For the curious, here are the numbers:
| Team | Actual Record | Pythagorean Record | Pythagastro Record |
| Arizona Diamondbacks | 82-80 | 83-79 | 82-80 |
| Atlanta Braves | 72-90 | 78-84 | 83-79 |
| Baltimore Orioles | 68-93 | 72-90 | 74-88 |
| Boston Red Sox | 95-67 | 97-65 | 95-67 |
| Chicago Cubs | 97-64 | 100-62 | 96-66 |
| Chicago White Sox | 89-74 | 90-72 | 84-78 |
| Cincinnati Reds | 74-88 | 71-91 | 74-88 |
| Cleveland Indians | 81-81 | 86-76 | 84-78 |
| Colorado Rockies | 74-88 | 73-89 | 75-87 |
| Detroit Tigers | 74-88 | 78-84 | 76-86 |
| Florida Marlins | 84-77 | 81-81 | 84-78 |
| Houston Astros | 86-75 | 78-84 | 85-77 |
| Kansas City Royals | 75-87 | 71-91 | 71-91 |
| L.A. Angels | 100-62 | 89-73 | 92-70 |
| L. A. Dodgers | 84-78 | 87-75 | 87-75 |
| Milwaukee Brewers | 90-72 | 88-74 | 85-77 |
| Minnesota Twins | 88-75 | 90-72 | 93-69 |
| New York Mets | 89-73 | 90-72 | 87-75 |
| New York Yankees | 89-73 | 88-74 | 87-75 |
| Oakland Athletics | 75-86 | 76-86 | 79-83 |
| Philadelphia Phillies | 92-70 | 94-68 | 88-74 |
| Pittsburgh Pirates | 67-95 | 66-96 | 70-92 |
| San Diego Padres | 63-99 | 66-96 | 66-96 |
| San Francisco Giants | 72-90 | 67-95 | 69-93 |
| Seattle Mariners | 61-101 | 66-96 | 69-93 |
| St. Louis Cardinals | 86-76 | 87-75 | 86-76 |
| Tampa Bay Rays | 97-65 | 92-70 | 88-74 |
| Texas Rangers | 79-83 | 75-87 | 76-87 |
| Toronto Blue Jays | 86-76 | 94-68 | 86-76 |
| Washington Nationals | 59-102 | 61-101 | 62-100 |
OK, so this is going to be a statistics-oriented FanPost and it's going to discuss the Pythagorean win percentage. So don't say I didn't warn you. I originally buried it in a comment-thread, but Dying Quail suggested it was FanPost material, so here it is.

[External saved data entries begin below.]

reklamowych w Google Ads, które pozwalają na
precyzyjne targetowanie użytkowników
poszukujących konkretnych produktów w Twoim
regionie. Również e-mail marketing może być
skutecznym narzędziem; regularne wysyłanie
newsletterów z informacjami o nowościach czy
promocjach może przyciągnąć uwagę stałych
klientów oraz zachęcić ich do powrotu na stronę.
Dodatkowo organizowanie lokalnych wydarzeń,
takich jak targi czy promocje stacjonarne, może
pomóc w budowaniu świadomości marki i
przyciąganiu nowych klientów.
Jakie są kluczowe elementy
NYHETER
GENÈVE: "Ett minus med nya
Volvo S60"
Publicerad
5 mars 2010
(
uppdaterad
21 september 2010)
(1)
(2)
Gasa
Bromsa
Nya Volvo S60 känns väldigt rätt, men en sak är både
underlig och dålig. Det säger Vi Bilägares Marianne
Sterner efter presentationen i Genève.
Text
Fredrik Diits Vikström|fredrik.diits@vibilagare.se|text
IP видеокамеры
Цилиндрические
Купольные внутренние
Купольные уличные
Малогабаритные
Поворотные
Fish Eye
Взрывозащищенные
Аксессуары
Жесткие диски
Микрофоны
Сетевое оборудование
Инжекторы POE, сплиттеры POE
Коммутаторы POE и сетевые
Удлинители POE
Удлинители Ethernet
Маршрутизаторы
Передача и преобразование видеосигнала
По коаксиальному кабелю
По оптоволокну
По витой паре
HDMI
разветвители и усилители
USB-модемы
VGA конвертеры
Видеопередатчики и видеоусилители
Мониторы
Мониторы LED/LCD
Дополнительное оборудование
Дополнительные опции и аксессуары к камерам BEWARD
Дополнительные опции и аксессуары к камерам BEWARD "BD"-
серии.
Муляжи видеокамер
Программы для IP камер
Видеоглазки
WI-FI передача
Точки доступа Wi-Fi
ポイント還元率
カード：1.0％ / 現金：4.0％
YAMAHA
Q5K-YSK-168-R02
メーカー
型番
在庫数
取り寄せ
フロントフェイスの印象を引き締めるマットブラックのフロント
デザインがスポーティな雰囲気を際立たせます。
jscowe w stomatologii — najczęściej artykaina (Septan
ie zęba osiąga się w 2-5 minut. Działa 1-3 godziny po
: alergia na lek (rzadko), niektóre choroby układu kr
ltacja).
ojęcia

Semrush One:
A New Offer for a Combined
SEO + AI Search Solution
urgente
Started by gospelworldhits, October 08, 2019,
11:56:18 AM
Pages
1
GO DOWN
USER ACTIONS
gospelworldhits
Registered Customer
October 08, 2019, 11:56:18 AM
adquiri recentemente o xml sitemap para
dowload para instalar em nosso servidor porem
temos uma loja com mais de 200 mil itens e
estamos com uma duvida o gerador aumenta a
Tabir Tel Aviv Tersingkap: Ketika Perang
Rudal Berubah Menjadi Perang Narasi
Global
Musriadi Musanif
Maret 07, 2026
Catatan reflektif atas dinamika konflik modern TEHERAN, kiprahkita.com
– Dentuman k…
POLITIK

Everybody knows that in 2008 the Astros actual record was significantly different from their Pythagorean record. Actual record: 86-75. Pythagorean record: 77-84. That's a huge swing, and it has been the basis of many people predicting a significant drop-off for the Astros in 2009. Some people have tried adjusting the Pythagorean formula to get more accurate results by fiddling with the exponent in the formula. I'm going to try to do it a different way (one that is a bit more conducive to working on pen and paper).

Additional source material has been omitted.